# Exercise prompt:
Repeat the data verbatim, images excluded.

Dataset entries
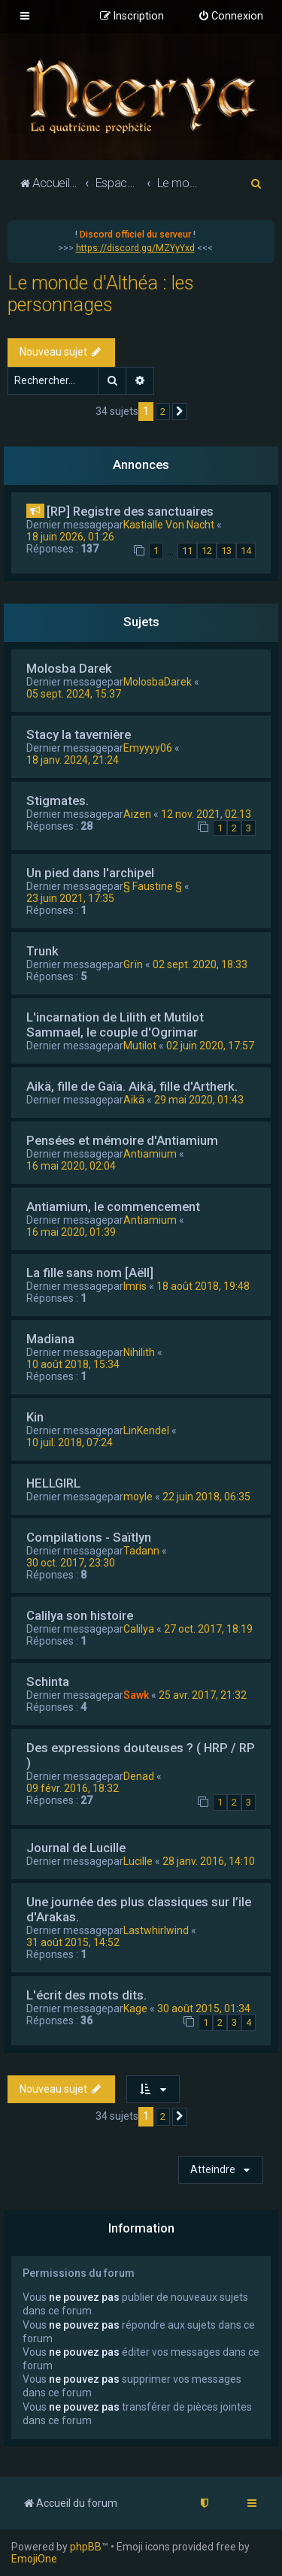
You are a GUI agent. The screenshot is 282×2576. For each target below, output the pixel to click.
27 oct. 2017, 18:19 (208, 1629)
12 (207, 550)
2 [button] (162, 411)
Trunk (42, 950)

# Written reply:
You are a GUI agent. The screenshot is 282×2576. For each target below, output the pixel to click.
27 oct. 2017, 18:19 (208, 1629)
12 (207, 550)
2 [button] (162, 411)
Trunk (42, 950)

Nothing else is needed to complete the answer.